Étant donné que, dans le cas concret, il n’a pas été possible d’établir avec certitude si le requérant principal avait réellement participé à la manifestation violente et si le tir direct sur les manifestants avec des grenades lacrymogènes a été un moyen approprié pour la dispersion des manifestations violentes, la CEDH n’a pas analysé les faits du point de vue du droit à la vie, mais il a conclu à la violation de l’art. 3 CEDH. En effet, les blessures graves du requérant principal et son comportement à la manifestation n’étaient nullement proportionnels à l’usage de la violence par la police.

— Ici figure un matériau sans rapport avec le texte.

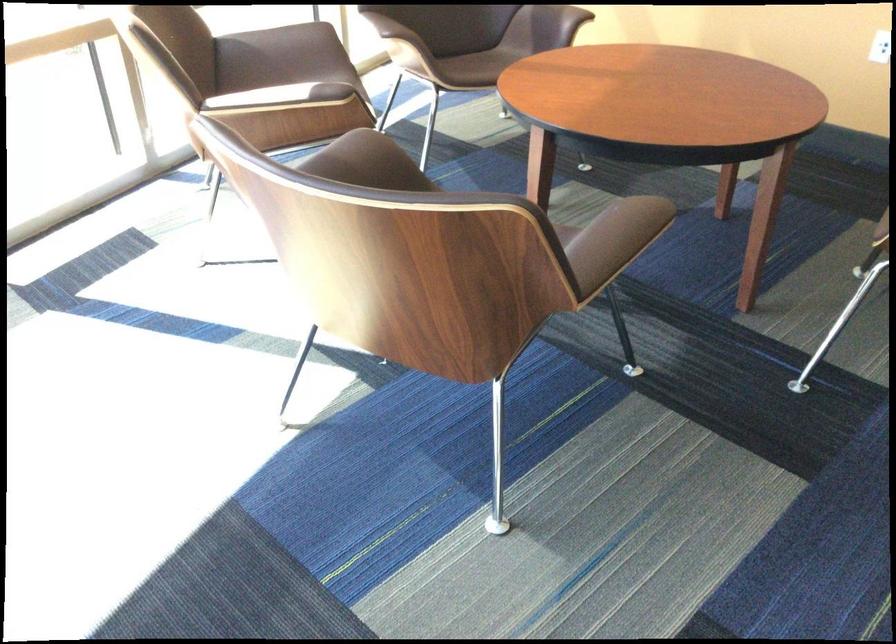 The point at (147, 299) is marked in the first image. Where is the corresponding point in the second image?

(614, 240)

Réglementation suffisante de l’usage des grenades lacrymogènes

La Cour EDH ne s’est pas contentée de cette constatation, mais elle a, en outre, constaté que l’usage des grenades lacrymogènes en Turquie n’était pas suffisamment réglé du point de vue légal. Certes, la Turquie a rédigé, deux ans après l’incident (2008), une directive sur l’usage de gaz lacrymogènes, cependant, là non plus, la problématique des gaz lacrymogènes n’a pas suffisamment été abordée.

Un regard dans les réglementations légales correspondantes des cantons illustre que de tels déficits existent également en Suisse. Certains cantons mentionnent, certes, au niveau des ordonnances ou des lois, l’usage des gaz lacrymogènes comme un moyen d’accomplissement des tâches policières (par exemple, les cantons de Schwyz, Uri, Thurgovie, Obwald ou d'Argovie). Cependant, seul le canton de Zürich dispose d’une réglementation détaillée sur l’usage des gaz lacrymogènes dans le § 9 et le § 10 de la Verordnung über die polizeiliche Zwangsanwendung (Ordonnance sur l’usage de la force par la police).

Conclusion

Jusqu’à ce jour, aucun cas comparable de tir direct sur les manifestants avec des grenades lacrymogènes n’est connu en Suisse. L’arrêt de la Cour EDH clarifie, cependant, de manière préventive, qu’un tir direct avec des grenades lacrymogènes peut être autorisé dans des situations exceptionnelles, mais seulement dans le respect des conditions strictes sur l’utilisation des armes à feu. En outre, une législation sur l’usage en général de telles grenades serait plus que nécessaire dans beaucoup de cantons.